In 2021, those with the federal National Institute for Occupational Safety and Health (NIOSH) conducted their own review, including meeting with affected faculty members, and concluded there was no "evidence of hazardous exposures" and the illnesses among people in G Tower were not related to a common workplace exposure.

"We have not identified a potential source of exposure within the school environment that fits the three components of an occupational exposure assessment," they wrote in a letter to the school district.

NIOSH also reviewed the testing done by J.C. Broderick and concluded, "Overall, we found that the sampling and analytical methods were standard, validated methods used in assessing exposures in workplaces. We also found that the laboratories were appropriately accredited to perform the analyses requested."

Parents and others tell Eyewitness News during the week of January 9, four students suffered medical episodes in a classroom in G Tower.

The school principal, John Coady, sent a letter home to parents informing them that the district dispatched the senior safety officer from Eastern Suffolk BOCES to check the classroom and that two inspections were performed.

"No contaminants were found in the classroom and there was no detection of any leaks, odors or health and safety concerns," Coady wrote.

Eyewitness News requested the test results from the district, but the district said there were no lab test results to provide.

"The inspection and testing was done in accordance with the EPA's IAQ Tools for Schools Program using a handheld real-time monitoring device which provides an instant readout to the inspector," the district said in a statement. "If anything of concern was found, the District would have taken the appropriate steps to address it."

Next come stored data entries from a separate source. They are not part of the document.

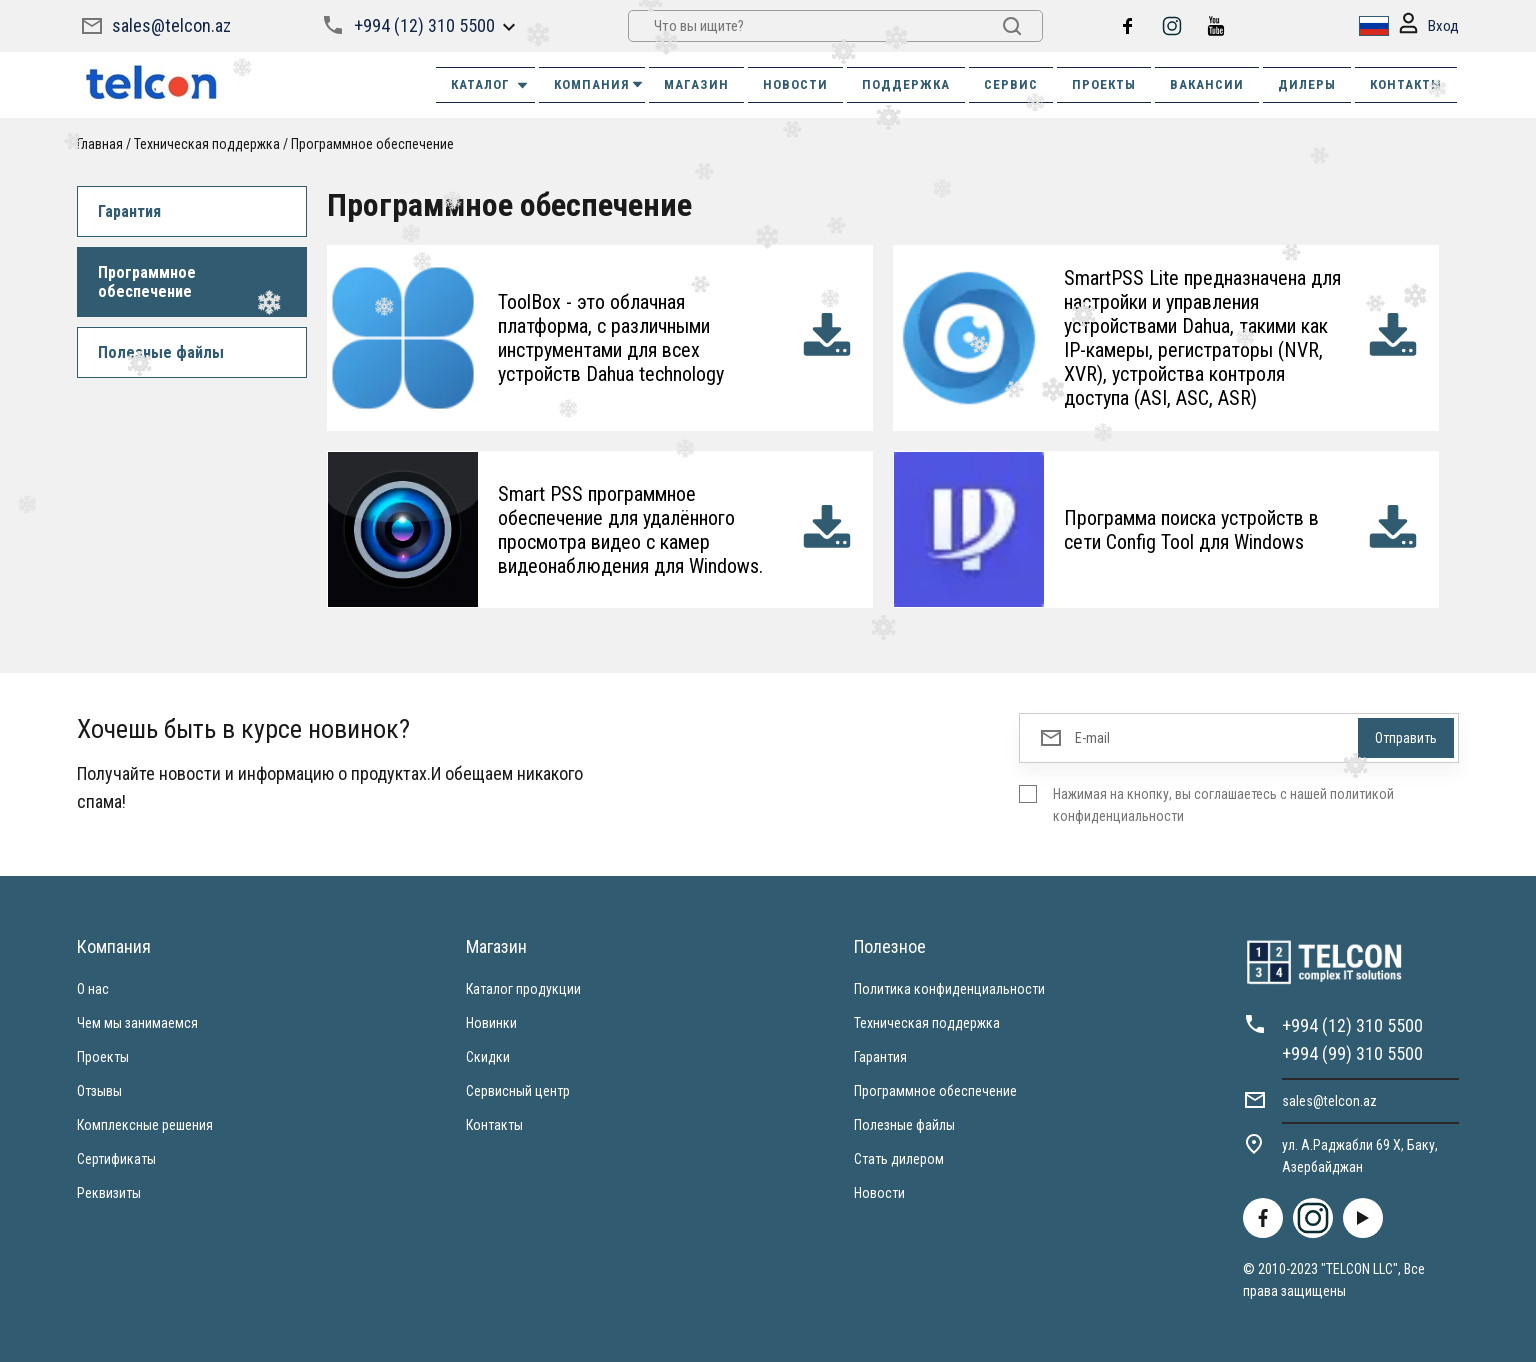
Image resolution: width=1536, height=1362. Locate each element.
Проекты (103, 1057)
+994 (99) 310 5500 (1352, 1053)
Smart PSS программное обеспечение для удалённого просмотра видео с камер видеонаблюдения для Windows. (630, 530)
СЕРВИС (1011, 84)
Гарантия (129, 211)
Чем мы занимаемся (137, 1023)
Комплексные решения (145, 1125)
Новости (879, 1193)
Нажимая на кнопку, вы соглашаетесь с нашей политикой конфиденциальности (1223, 805)
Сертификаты (116, 1159)
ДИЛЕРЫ (1307, 84)
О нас (93, 989)
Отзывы (99, 1091)
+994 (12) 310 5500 (424, 25)
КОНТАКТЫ (1406, 84)
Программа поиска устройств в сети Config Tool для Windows (1191, 530)
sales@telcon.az (171, 25)
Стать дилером (899, 1159)
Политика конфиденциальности (949, 989)
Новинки (491, 1023)
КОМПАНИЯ (599, 84)
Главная (100, 144)
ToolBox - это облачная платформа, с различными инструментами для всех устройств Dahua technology (611, 338)
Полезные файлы (161, 352)
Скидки (488, 1057)
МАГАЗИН (696, 84)
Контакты (494, 1125)
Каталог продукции (523, 989)
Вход (1429, 26)
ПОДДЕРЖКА (906, 84)
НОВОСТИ (795, 84)
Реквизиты (109, 1193)
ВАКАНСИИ (1207, 84)
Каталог (490, 85)
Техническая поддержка (207, 144)
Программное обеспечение (372, 144)
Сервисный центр (518, 1091)
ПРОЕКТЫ (1104, 84)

Eyewitness News spoke with one parent, who did not want to be identified, who said she had her child removed from the classroom in G Tower following the students' medical episodes.

Eyewitness News requested an on-camera interview with district superintendent Mark Secaur to go over the district's response to the recent student medical episodes and the years of testing at G Tower, but the school's public relations firm, Syntax, said Secaur was declining an on-camera interview.

Amy Insana, a current Smithtown High School West guidance counselor, said she would like to see another testing company brought in.

Insana, who said she is currently on district-approved medical leave, was diagnosed with thyroid issues and an autoimmune condition in 2020.

"There is a serious problem at Smithtown High School West that needs to be addressed immediately because in the two years that we've waited for intervention more people are sick and we know that because we're friends with them," she said.

Insana, Thompson and Wilson said they have put together a list of 50 people they know who work or worked in Smithtown High School West who have been diagnosed with serious medical issues.

"There are too many people who are sick in the building and dying," Thompson said. "In my private life, I don't have nearly the amount of people who are ill as I've had in my professional life - there's no comparison."

Insana, Thompson and Wilson said they would like to see the school district bring in another environmental testing company and that deep soil testing be conducted.

The school district said in a statement to Eyewitness News they are not considering any future environmental testing of the building.

"NIOSH further indicated that although the School District would be willing to consider additional testing, they did not believe that any further testing was necessary," the district said.

After Eyewitness News aired our story on Smithtown High School West, the district sent a letter to parents throughout the district.